Can you quote exactly the stretch of lines from the one with "economic impact assessment of three" through the final line of the material, both ends included?

****************************************

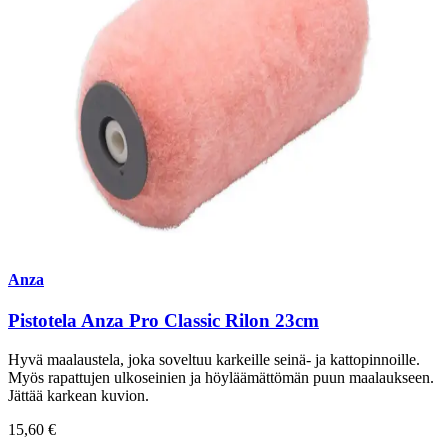
Anza
Pistotela Anza Pro Classic Rilon 23cm
Hyvä maalaustela, joka soveltuu karkeille seinä- ja kattopinnoille.
Myös rapattujen ulkoseinien ja höyläämättömän puun maalaukseen.
Jättää karkean kuvion.
15,60 €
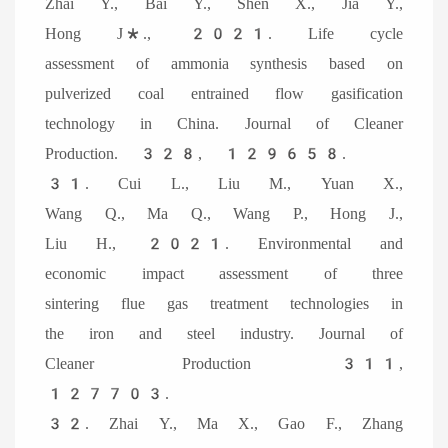
Zhai Y., Bai Y., Shen X., Jia Y.,
Hong J*., 2021. Life cycle
assessment of ammonia synthesis based on
pulverized coal entrained flow gasification
technology in China. Journal of Cleaner
Production. 328, 129658.
31. Cui L., Liu M., Yuan X.,
Wang Q., Ma Q., Wang P., Hong J.,
Liu H., 2021. Environmental and
economic impact assessment of three
sintering flue gas treatment technologies in
the iron and steel industry. Journal of
Cleaner Production 311,
127703.
32. Zhai Y., Ma X., Gao F., Zhang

****************************************

## Final answer
economic impact assessment of three
sintering flue gas treatment technologies in
the iron and steel industry. Journal of
Cleaner Production 311,
127703.
32. Zhai Y., Ma X., Gao F., Zhang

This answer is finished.